● Work required:
All of the data below should come back exactly as written, minus its images.

:::

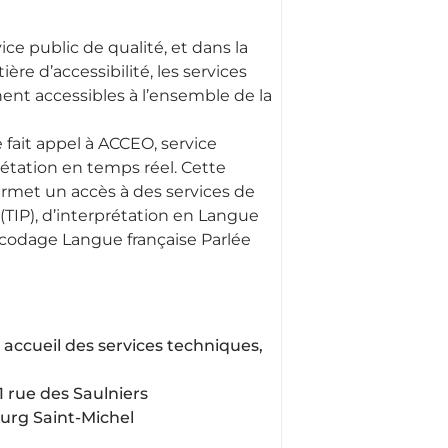
vice public de qualité, et dans la
re d’accessibilité, les services
nt accessibles à l’ensemble de la
 fait appel à ACCEO, service
rétation en temps réel. Cette
ermet un accès à des services de
 (TIP), d’interprétation en Langue
o-codage Langue française Parlée
al, accueil des services techniques,
1 rue des Saulniers
ourg Saint-Michel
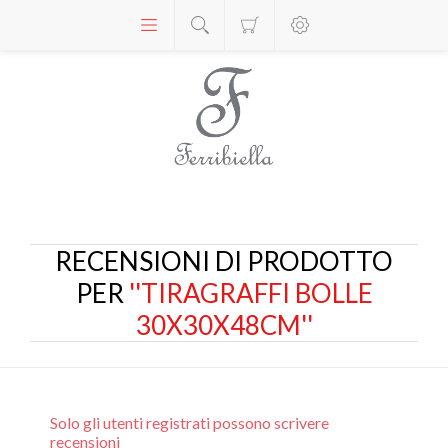
RECENSIONI DI PRODOTTO
PER
TIRAGRAFFI BOLLE
30X30X48CM
Solo gli utenti registrati possono scrivere
recensioni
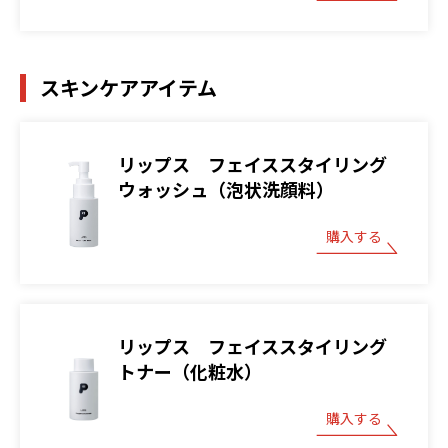
スキンケアアイテム
リップス フェイススタイリング
ウォッシュ（泡状洗顔料）
購入する
リップス フェイススタイリング
トナー（化粧水）
購入する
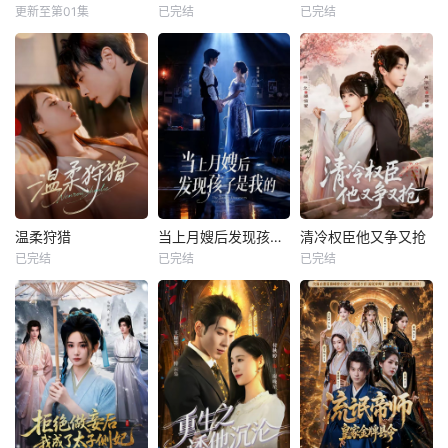
更新至第01集
已完结
已完结
温柔狩猎
当上月嫂后发现孩子是我的
清冷权臣他又争又抢
已完结
已完结
已完结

:::

● Written solution:
vice public de qualité, et dans la
re d’accessibilité, les services
nt accessibles à l’ensemble de la
 fait appel à ACCEO, service
rétation en temps réel. Cette
ermet un accès à des services de
 (TIP), d’interprétation en Langue
o-codage Langue française Parlée
al, accueil des services techniques,
1 rue des Saulniers
ourg Saint-Michel
RECENSIONI DI PRODOTTO
PER
TIRAGRAFFI BOLLE
30X30X48CM
Solo gli utenti registrati possono scrivere
recensioni
スキンケアアイテム
リップス フェイススタイリング
ウォッシュ（泡状洗顔料）
購入する
リップス フェイススタイリング
トナー（化粧水）
購入する
更新至第01集
已完结
已完结
温柔狩猎
当上月嫂后发现孩子是我的
清冷权臣他又争又抢
已完结
已完结
已完结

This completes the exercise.